> _Work instruction_
Where in the data below does the word "uses" appear? Copy every line that has it.

Page-level text extractions

* * *

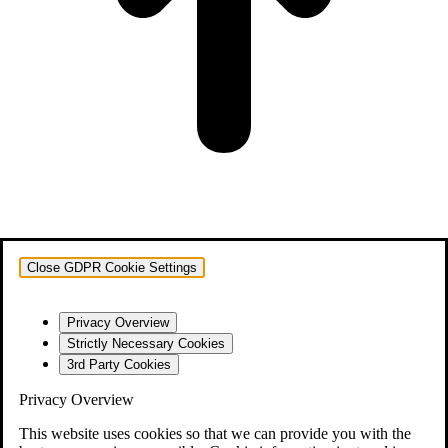
Close GDPR Cookie Settings
Privacy Overview
Strictly Necessary Cookies
3rd Party Cookies
Privacy Overview
This website uses cookies so that we can provide you with the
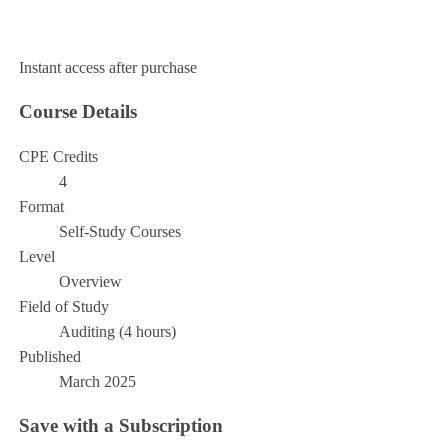
Add to Cart
Instant access after purchase
Course Details
CPE Credits
4
Format
Self-Study Courses
Level
Overview
Field of Study
Auditing (4 hours)
Published
March 2025
Save with a Subscription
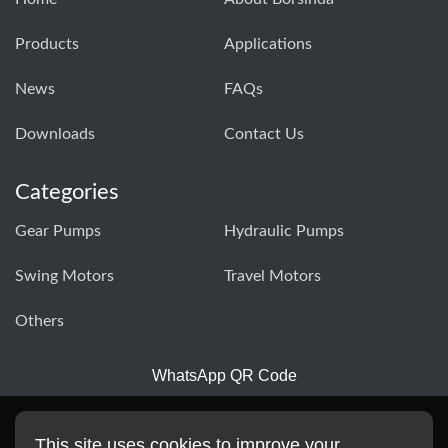
Products
Applications
News
FAQs
Downloads
Contact Us
Categories
Gear Pumps
Hydraulic Pumps
Swing Motors
Travel Motors
Others
WhatsApp QR Code
This site uses cookies to improve your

* * *

> _Exercise solution_
This website uses cookies so that we can provide you with the
This site uses cookies to improve your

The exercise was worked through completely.